Lakes, rivers and streams cover less than one per cent of Earth's surface but provide 12 per cent of human fish consumption, MacDougall said.
The findings, published this month in the journal Nature Communications, may offer ideas for resource managers to better protect all-important species diversity in lakes around the world, MacDougall said.
His international research team included U of G biologist Prof. Kevin McCann and scientists in Canada, Switzerland, Sweden, Australia, the United States and Japan.
The scientists used information compiled earlier by the Ontario government on more than 700 lakes in the Great Lakes watershed.
The team found that species diversity depends more on "bottom-up" environmental factors than on "top-down" interactions, or which fish species eats what - a result that surprised MacDougall.
He said food chain interactions among organisms are still important.
"All lakes have big predators, and predators always kill lots of fish that they consume," said MacDougall. "But the strength and degree of the interactions seems to depend fully on environment.

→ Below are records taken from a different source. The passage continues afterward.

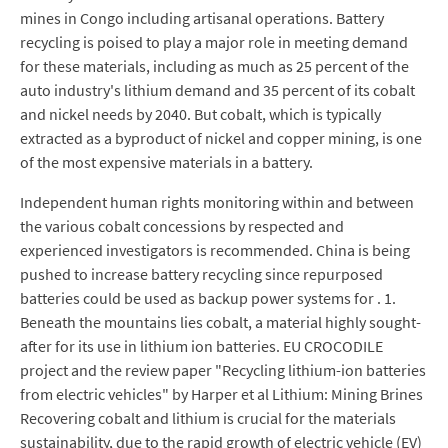
mines in Congo including artisanal operations. Battery
recycling is poised to play a major role in meeting demand
for these materials, including as much as 25 percent of the
auto industry's lithium demand and 35 percent of its cobalt
and nickel needs by 2040. But cobalt, which is typically
extracted as a byproduct of nickel and copper mining, is one
of the most expensive materials in a battery.
Independent human rights monitoring within and between
the various cobalt concessions by respected and
experienced investigators is recommended. China is being
pushed to increase battery recycling since repurposed
batteries could be used as backup power systems for . 1.
Beneath the mountains lies cobalt, a material highly sought-
after for its use in lithium ion batteries. EU CROCODILE
project and the review paper "Recycling lithium-ion batteries
from electric vehicles" by Harper et al Lithium: Mining Brines
Recovering cobalt and lithium is crucial for the materials
sustainability, due to the rapid growth of electric vehicle (EV)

The interactions are never independent of lake conditions."
He said resource managers need to pay attention to physical conditions, including lake warming caused by climate change and water quality impacts of human activities such as farming.
The authors say the paper's findings set a baseline for species diversity in southern Ontario lakes. That will help resource managers monitor or predict those effects as well as the impacts of other changes such as introduction of invasive species.
Many freshwater fish species in Canada and abroad are already endangered by human-caused environmental changes, said McCann. "There's a looming threat of loss of species."
He said the study shows how so-called big data can help detect patterns in complicated ecosystems and how precision agriculture - including more targeted use of crop fertilizers—may lessen pollutants entering lakes and streams.
Big data and precision agriculture are key aspects of the University's Food from Thought project, which aims to help find sustainable ways to feed Earth's growing human population. McCann co-leads that project, launched in 2016.
U of G researchers in the new study were supported by funding from the Natural Sciences and Engineering Research Council and from the Canada First Excellence Research Fund for the Food from Thought project.